Matera  – “La ‘ndrangheta oggi è molto più pericolosa di ieri perché inquina l’economia e le ricchezze del nostro Paese riuscendo a costituire un sistema che impedisce di riconoscerla e questo fa sì che essa sia presente in tantissimi settori senza che ci si accorga della sua diffusione”. Lo ha detto il procuratore nazionale Antimafia, Federico Cafiero de Raho, a margine della seconda giornata della ‘Festa di Avvenire’ in corso a Matera.

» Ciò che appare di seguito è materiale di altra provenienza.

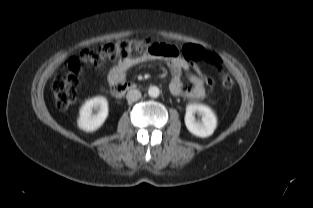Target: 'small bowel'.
I'll list each match as a JSON object with an SVG mask.
<instances>
[{
	"instance_id": "small-bowel-1",
	"label": "small bowel",
	"mask_w": 313,
	"mask_h": 208,
	"mask_svg": "<svg viewBox=\"0 0 313 208\" xmlns=\"http://www.w3.org/2000/svg\"><path fill=\"white\" fill-rule=\"evenodd\" d=\"M162 48L163 51L160 54L168 59L171 72L169 91L173 95L186 97L190 102L206 97L207 84L199 74L196 75L190 71L194 66L184 56H180L176 48L166 45H162ZM154 55L158 54L120 55L109 68H106L100 62L95 63V68L97 71L104 73L108 83L113 86L123 83L129 68L149 60ZM185 80L188 85H186Z\"/></svg>"
}]
</instances>
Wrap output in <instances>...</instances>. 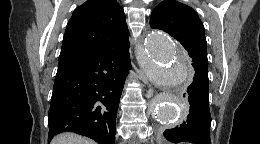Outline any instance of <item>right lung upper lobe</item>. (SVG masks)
<instances>
[{
	"instance_id": "cb5924a9",
	"label": "right lung upper lobe",
	"mask_w": 260,
	"mask_h": 144,
	"mask_svg": "<svg viewBox=\"0 0 260 144\" xmlns=\"http://www.w3.org/2000/svg\"><path fill=\"white\" fill-rule=\"evenodd\" d=\"M129 43L124 10L116 0H88L70 18L58 63Z\"/></svg>"
}]
</instances>
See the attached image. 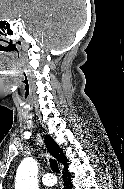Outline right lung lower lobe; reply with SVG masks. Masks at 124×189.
Wrapping results in <instances>:
<instances>
[{"label": "right lung lower lobe", "instance_id": "1", "mask_svg": "<svg viewBox=\"0 0 124 189\" xmlns=\"http://www.w3.org/2000/svg\"><path fill=\"white\" fill-rule=\"evenodd\" d=\"M67 169L68 166L64 167L63 171L64 189H71V177Z\"/></svg>", "mask_w": 124, "mask_h": 189}]
</instances>
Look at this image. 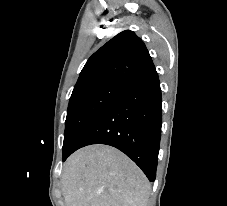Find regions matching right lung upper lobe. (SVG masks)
Wrapping results in <instances>:
<instances>
[{"instance_id": "right-lung-upper-lobe-1", "label": "right lung upper lobe", "mask_w": 227, "mask_h": 206, "mask_svg": "<svg viewBox=\"0 0 227 206\" xmlns=\"http://www.w3.org/2000/svg\"><path fill=\"white\" fill-rule=\"evenodd\" d=\"M153 68L154 64L144 42L133 31L125 30L88 59L73 91L107 79L129 82Z\"/></svg>"}]
</instances>
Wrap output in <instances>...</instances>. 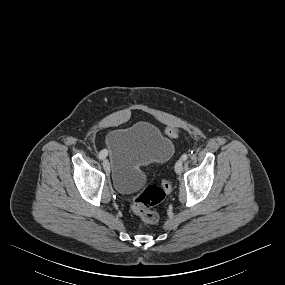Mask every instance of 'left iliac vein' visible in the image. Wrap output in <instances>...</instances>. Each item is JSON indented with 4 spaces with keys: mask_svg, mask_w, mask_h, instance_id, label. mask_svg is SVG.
Segmentation results:
<instances>
[{
    "mask_svg": "<svg viewBox=\"0 0 285 285\" xmlns=\"http://www.w3.org/2000/svg\"><path fill=\"white\" fill-rule=\"evenodd\" d=\"M183 170V160L179 159L175 164V172L180 174Z\"/></svg>",
    "mask_w": 285,
    "mask_h": 285,
    "instance_id": "1",
    "label": "left iliac vein"
}]
</instances>
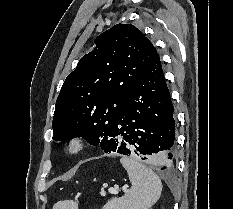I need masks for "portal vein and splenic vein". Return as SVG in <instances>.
Wrapping results in <instances>:
<instances>
[{"label":"portal vein and splenic vein","instance_id":"portal-vein-and-splenic-vein-1","mask_svg":"<svg viewBox=\"0 0 233 209\" xmlns=\"http://www.w3.org/2000/svg\"><path fill=\"white\" fill-rule=\"evenodd\" d=\"M108 191H109V193H111V194H118L119 189H118L117 187H115V188H109ZM123 191H124V192H127V188H124ZM101 195L104 196V195H105V192H101Z\"/></svg>","mask_w":233,"mask_h":209}]
</instances>
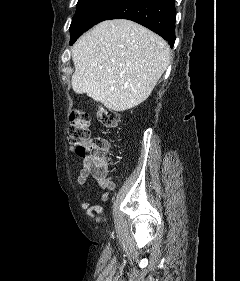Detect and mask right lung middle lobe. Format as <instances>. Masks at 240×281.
<instances>
[{
  "mask_svg": "<svg viewBox=\"0 0 240 281\" xmlns=\"http://www.w3.org/2000/svg\"><path fill=\"white\" fill-rule=\"evenodd\" d=\"M117 0H78L76 13L70 25L72 45L76 39L93 25Z\"/></svg>",
  "mask_w": 240,
  "mask_h": 281,
  "instance_id": "obj_1",
  "label": "right lung middle lobe"
}]
</instances>
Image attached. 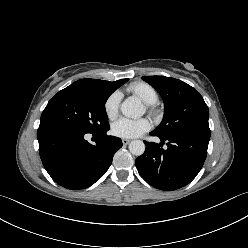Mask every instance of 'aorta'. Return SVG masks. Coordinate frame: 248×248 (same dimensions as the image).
Returning <instances> with one entry per match:
<instances>
[{"mask_svg": "<svg viewBox=\"0 0 248 248\" xmlns=\"http://www.w3.org/2000/svg\"><path fill=\"white\" fill-rule=\"evenodd\" d=\"M122 114L126 117H140L143 114V107L141 102L136 97L127 98L120 107ZM129 151L135 155L140 156L145 151V144L141 140H133L129 144Z\"/></svg>", "mask_w": 248, "mask_h": 248, "instance_id": "762f6f07", "label": "aorta"}]
</instances>
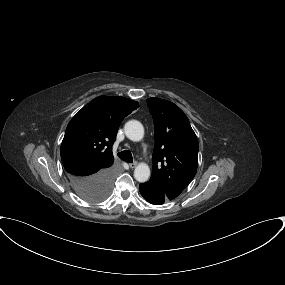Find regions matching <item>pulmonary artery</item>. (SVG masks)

Il procuratore ha aggiunto che “ogni volta sono necessarie indagini che si sviluppano per anni con intercettazioni ambientali, telematiche, la lettura di elementi che apparentemente sembrano neutri ma che solo una lettura composita riesce a dare una lettura effettiva. Ecco oggi la ‘ndrangheta riesce a nascondersi dietro schermi costituiti da quella che quella che io chiamo la borghesia ‘ndranghestista fatta di laureati, professionisti, soggetti disposti a creare interfacce che impediscono di risalire al soggetto ‘ndranghestista vero e proprio”.
De Raho ha detto inoltre che sono circa trenta i miliardi annui di profitto che la ‘ndrangheta ottiene dal traffico di stupefacenti e che viene reinvestito in attività economiche, chiedendosi quindi “quale imprenditore sano potrebbe mai essere capace di competere con un soggetto che tira dal pozzo denaro senza costi aggiuntivi avvalendosi dell’intimidazione propria dell’organizzazione mafiosa che gli sta alle spalle? Se lo Stato non interviene il soggetto ‘ndranghetista diventa un soggetto economico che non ha concorrenti“.